Feira Livre
‘Os sinos de Santa Maria’, por Carlos Brickmann
Um grande poeta britânico, John Donne, escreveu no século 16 que nenhum homem é uma ilha. “A morte de qualquer homem me diminui, porque sou parte do gênero humano”. As mortes de Santa Maria nos diminuem; e nos obrigam a agir para evitar novas tragédias, que nos diminuiriam ainda mais.Punir os responsáveis, claro. Mas sem esquecer que tirar um alvará é um procedimento que pode levar anos, e que empresário nenhum tem condições econômicas de aguardar. E por que leva anos? Porque há maneiras de contornar as dificuldades e comprar facilidades. Alvará de botequim, por exemplo, sai mais rápido que o de restaurantes; por isso muitos restaurantes funcionam com alvarás de botequim. Há materiais acústicos que retardam as chamas; mas são mais caros. Bote-se um material parecidíssimo, porém muito mais inflamável, e parte da diferença de preço ajudará alguém a ajudá-lo. Superlotação? Nada que um agrado às pessoas certas não consiga transformar em coisa das mais normais.
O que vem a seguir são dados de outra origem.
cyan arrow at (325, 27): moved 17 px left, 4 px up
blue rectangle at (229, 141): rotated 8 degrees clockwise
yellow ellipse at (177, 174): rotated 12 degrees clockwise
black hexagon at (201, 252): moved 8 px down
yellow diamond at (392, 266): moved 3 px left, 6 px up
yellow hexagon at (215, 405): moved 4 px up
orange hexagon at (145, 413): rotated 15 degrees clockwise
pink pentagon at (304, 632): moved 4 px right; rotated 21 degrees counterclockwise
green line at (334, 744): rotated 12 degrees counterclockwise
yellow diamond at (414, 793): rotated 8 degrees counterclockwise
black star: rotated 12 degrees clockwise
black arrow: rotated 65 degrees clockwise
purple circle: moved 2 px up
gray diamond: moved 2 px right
Há um esquema (que não depende de partidos) para redistribuir a renda obtida com o desprezo à segurança. Pode ser desmontado? Pode: imagine equipes (cujos integrantes se alternem, para evitar cumplicidades) que visitem um estabelecimento a inaugurar e decidam de uma vez se está tudo em ordem. Por que não?
Porque, se houver problema, quem morre não é o dono, nem o fiscal, nem as autoridades. Somos nós, nossos irmãos, nossos filhos. Citando John Donne mais uma vez, não pergunte por quem os sinos dobram.
Eles dobram por nós.
Mata, esfola
A opinião pública quer cabeças ─ seria difícil esperar algo diferente. O delegado de Santa Maria prendeu alguns dos possíveis responsáveis pelo incêndio. Mas por que algemar o sócio da boate? Qual a necessidade das algemas? O risco foi alto: se houvesse tentativa de linchamento, as algemas impediriam o preso de se proteger. Aliás, diz um advogado, a prisão para interrogatório foi inadequada. Veja em www.conjur.com.br/2013-jan-28/justica-gaucha-bloqueia-bens-socios-boate-santa-maria.
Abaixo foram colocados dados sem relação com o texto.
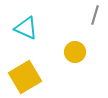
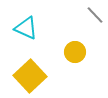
gray line: rotated 60 degrees counterclockwise
yellow square: moved 5 px right, 1 px up; rotated 12 degrees counterclockwise
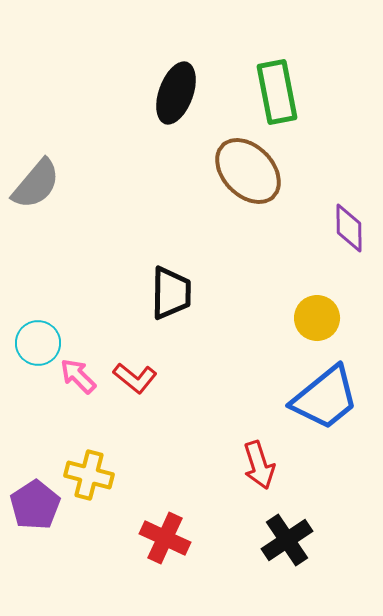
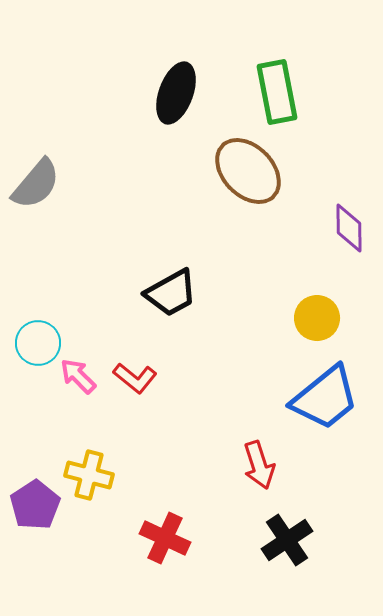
black trapezoid: rotated 60 degrees clockwise
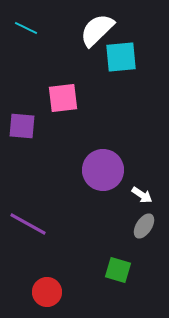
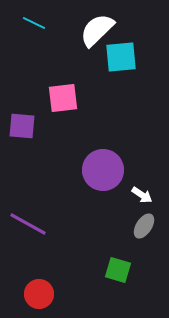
cyan line: moved 8 px right, 5 px up
red circle: moved 8 px left, 2 px down
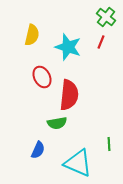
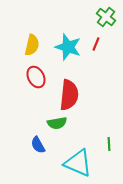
yellow semicircle: moved 10 px down
red line: moved 5 px left, 2 px down
red ellipse: moved 6 px left
blue semicircle: moved 5 px up; rotated 126 degrees clockwise
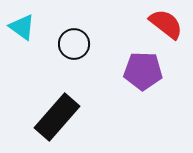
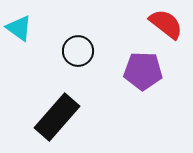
cyan triangle: moved 3 px left, 1 px down
black circle: moved 4 px right, 7 px down
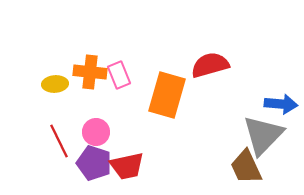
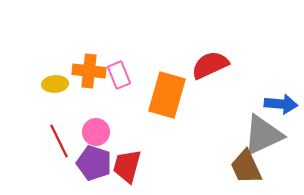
red semicircle: rotated 9 degrees counterclockwise
orange cross: moved 1 px left, 1 px up
gray triangle: rotated 21 degrees clockwise
red trapezoid: rotated 117 degrees clockwise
Não briguem com este colunista: a opinião é do advogado.
Palavras, palavras…
O governador de São Paulo, Geraldo Alckmin, anunciou a operação Prevenção Máxima, com 300 equipes fiscalizando boates. Ótimo: poderia começar com uma das mais requintadas casas paulistanas, a Número, que tem uma porta só, com acesso por uma passarela estreita, e já teve um bar no subsolo. Em frente, um estacionamento tem uma só porta, para entrada e saída, contra a lei. Ambos foram denunciados “n” vezes, sem resultado. Ambos ficam em área elegante.
E o Rio? Também inseguro. O ex-deputado federal Milton Steinbruch lembra que as casas da Lapa são antigas, com janelas pequenas e só uma porta ─ lá estão as boates. Numa delas, aliás, é hábito soltar buscapés nos shows. Casas velhas, com madeira seca, espuma isolante, buscapés.
Depois, a culpa é do destino.
…e mais palavras
Frase do deputado federal (e ex-governador do Rio) Anthony Garotinho, sobre a posição de seu partido, o PR: “Não vamos fazer oposição, nem ser situação”.
Aliás, o PR não será oposição, nem situação, nem muito pelo contrário.